DESCRIPTION OF THE TASK — Your copy should match the entries exactly, with the pictures left out.

DATA LISTING —
↓↓↓
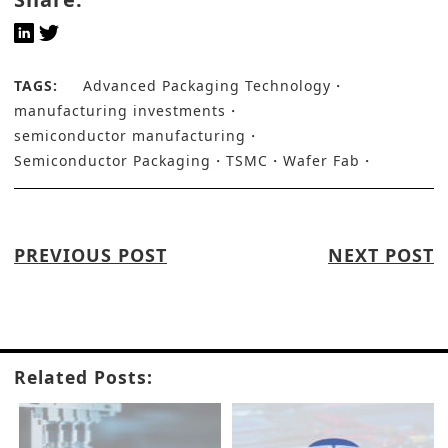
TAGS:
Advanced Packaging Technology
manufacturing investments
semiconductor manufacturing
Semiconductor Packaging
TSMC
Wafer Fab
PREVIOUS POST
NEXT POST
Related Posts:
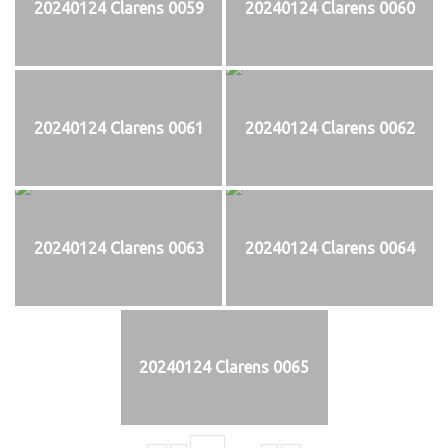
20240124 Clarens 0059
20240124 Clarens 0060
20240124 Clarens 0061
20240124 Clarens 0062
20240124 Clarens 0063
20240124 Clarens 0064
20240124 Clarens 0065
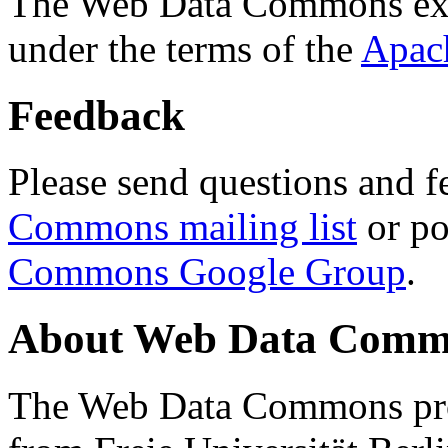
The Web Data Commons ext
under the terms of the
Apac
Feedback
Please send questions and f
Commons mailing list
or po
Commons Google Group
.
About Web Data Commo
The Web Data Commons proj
↑↑↑
ANSWER BELOW —
TAGS:
Advanced Packaging Technology
manufacturing investments
semiconductor manufacturing
Semiconductor Packaging
TSMC
Wafer Fab
PREVIOUS POST
NEXT POST
Related Posts:
20240124 Clarens 0059
20240124 Clarens 0060
20240124 Clarens 0061
20240124 Clarens 0062
20240124 Clarens 0063
20240124 Clarens 0064
20240124 Clarens 0065
The Web Data Commons ext
under the terms of the
Apac
Feedback
Please send questions and f
Commons mailing list
or po
Commons Google Group
.
About Web Data Commo
The Web Data Commons proj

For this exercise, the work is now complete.